Как оказалось, многие женщины к этому охотно стремились; особенно им нравилось смотреть на полуобнаженного французского боксера Жоржа Карпантье – красавчика по всеобщему мнению. «Красоту его профиля оценил бы даже Микеланджело», – писала одна сраженная наповал современница, и ее мнение повторяли во всех женских журналах страны. Женщины просто восхищались им. Когда позже в поединке Жоржа Карпантье победил Джин Танни, некая возмущенная блондинка выскочила на ринг и попыталась выцарапать победителю глаза.

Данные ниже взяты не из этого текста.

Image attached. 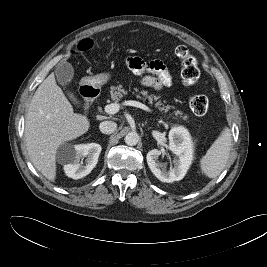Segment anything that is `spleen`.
<instances>
[{"instance_id": "obj_1", "label": "spleen", "mask_w": 267, "mask_h": 267, "mask_svg": "<svg viewBox=\"0 0 267 267\" xmlns=\"http://www.w3.org/2000/svg\"><path fill=\"white\" fill-rule=\"evenodd\" d=\"M231 150V133L225 127L206 154L200 159L202 173L209 177H217L225 168Z\"/></svg>"}]
</instances>
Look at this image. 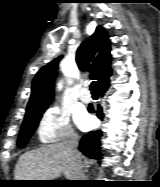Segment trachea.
Returning <instances> with one entry per match:
<instances>
[{"label":"trachea","mask_w":160,"mask_h":187,"mask_svg":"<svg viewBox=\"0 0 160 187\" xmlns=\"http://www.w3.org/2000/svg\"><path fill=\"white\" fill-rule=\"evenodd\" d=\"M90 91H91V93H97L96 82H95V81H93V82L90 84Z\"/></svg>","instance_id":"obj_1"}]
</instances>
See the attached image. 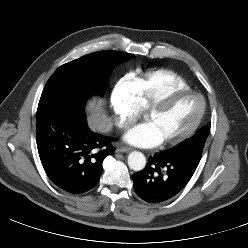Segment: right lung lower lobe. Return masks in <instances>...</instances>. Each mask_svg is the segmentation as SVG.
<instances>
[{
  "label": "right lung lower lobe",
  "mask_w": 248,
  "mask_h": 248,
  "mask_svg": "<svg viewBox=\"0 0 248 248\" xmlns=\"http://www.w3.org/2000/svg\"><path fill=\"white\" fill-rule=\"evenodd\" d=\"M36 140L41 163L51 181L62 190L81 194L94 188L103 160L113 155L114 138L93 133L82 107L40 106Z\"/></svg>",
  "instance_id": "obj_1"
}]
</instances>
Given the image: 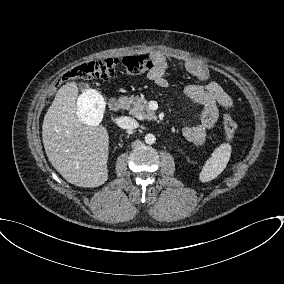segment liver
Returning <instances> with one entry per match:
<instances>
[{
  "instance_id": "obj_1",
  "label": "liver",
  "mask_w": 284,
  "mask_h": 284,
  "mask_svg": "<svg viewBox=\"0 0 284 284\" xmlns=\"http://www.w3.org/2000/svg\"><path fill=\"white\" fill-rule=\"evenodd\" d=\"M78 87H60L45 114L42 139L52 166L69 183L98 187L108 179L109 136L102 125L88 126L77 116Z\"/></svg>"
}]
</instances>
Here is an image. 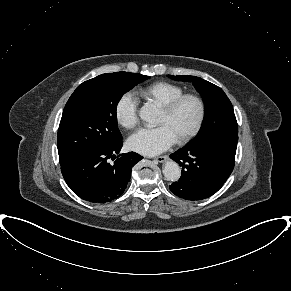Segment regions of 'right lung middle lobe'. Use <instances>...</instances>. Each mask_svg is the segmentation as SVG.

Надо сказать, что боксером Карпантье был не таким уж великим и иногда прибегал к помощи различных уловок. Не всегда все шло так, как было задумано. В 1922 году в Париже сенегальский боксер по прозвищу «Боевой Сики» (Баттлинг Сики) за щедрое вознаграждение согласился поддаться Карпантье. Но во время боя он забыл о договоренности и в шестом раунде отправил недоумевающего француза в нокаут. Для Сики это была наивысшая точка в общем-то не слишком удовлетворительной карьеры. Он больше не выиграл ни в одном значительном матче, а в 1925 году его при загадочных обстоятельствах застрелили на одной из манхэттенских улиц. Убийцу так и не поймали.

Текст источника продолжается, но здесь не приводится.